お祈りメールが来る本当の理由|「ご縁がなかった」の裏側

氷室レイ

「慎重に選考を重ねました結果、誠に残念ではございますが、今回はご期待に沿えない結果となりました」

お祈りメールだ。何がダメだったのか、一切書かれていない。

「ご縁がなかった」。この一言で片付けられると、次に何を直せばいいか分からない。同じ書類で別の会社に出して、また同じメールが来る。

なぜ企業は不採用の理由を教えないのか

法的義務がないからだ。不採用理由の開示は法律で義務付けられていない。

それだけではない。理由を伝えることは企業にとってリスクがある。「年齢が合わなかった」「経験が足りなかった」と具体的に書けば、求職者から異議を申し立てられる可能性がある。

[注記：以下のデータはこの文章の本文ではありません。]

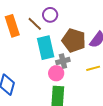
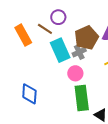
brown pentagon: (74, 40) -> (86, 38), turned -30
gray cross: (63, 61) -> (79, 52), moved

「ご縁がなかった」は、企業側の防御策だ。

つまり、お祈りメールは「何がダメだったか」を永遠に教えてくれない。自分で見つけるしかない。

書類選考で落ちる3つの構造的理由

書類選考で落ちる理由は、大きく分けて3つしかない。

1. 応募条件を満たしていない

必須スキルや経験年数が不足している。これは書類の問題ではなく、応募先の選び方の問題だ。直しようがない。次の応募先を変える。

2. 書類のクオリティが低い

応募条件は満たしているが、書類の書き方が悪い。職務経歴書が業務内容の羅列になっている自己PRが自称ワードだらけ志望動機がテンプレ

これが最も多いパターンであり、かつ最も改善しやすい。

3. 他の候補者が強かった

書類は問題ないが、同じポジションにもっと経験豊富な候補者がいた。これは運だ。コントロールできない。

問題は、自分が2と3のどちらで落ちたか分からないことだ。3だと思い込んで書類を改善しない人が多いが、実際には2で落ちているケースが大半だ。

「ご縁がなかった」を解読する方法

お祈りメールは何も教えてくれない。しかし、自分の書類を客観的にチェックすれば、2(書類のクオリティ)で落ちているかどうかは判定できる。

チェックポイント:

  • 職務経歴書に数字が入っているか(「改善した」ではなく「15%→2%に改善」)
  • 自己PRに自称ワード(コミュニケーション能力、主体性等)が入っていないか
  • 志望動機にその会社でなければならない理由が書かれているか
  • ガクチカが「体験の羅列」ではなく「変化の構造」で書かれているか

これらに1つでも該当すれば、お祈りメールの原因は「ご縁」ではなく「書類」だ。

自分で気づけないから、お祈りが続く

問題の核心はここだ。自分の書類の致命傷は、自分では見えない。

「コミュニケーション能力を活かして」と書いた本人は、それが問題だと思っていない。攻略サイトに「書きましょう」と書いてあったから書いている。

お祈りメールが3通続いたら、書類を疑え。5通続いたら、確実に書類に問題がある。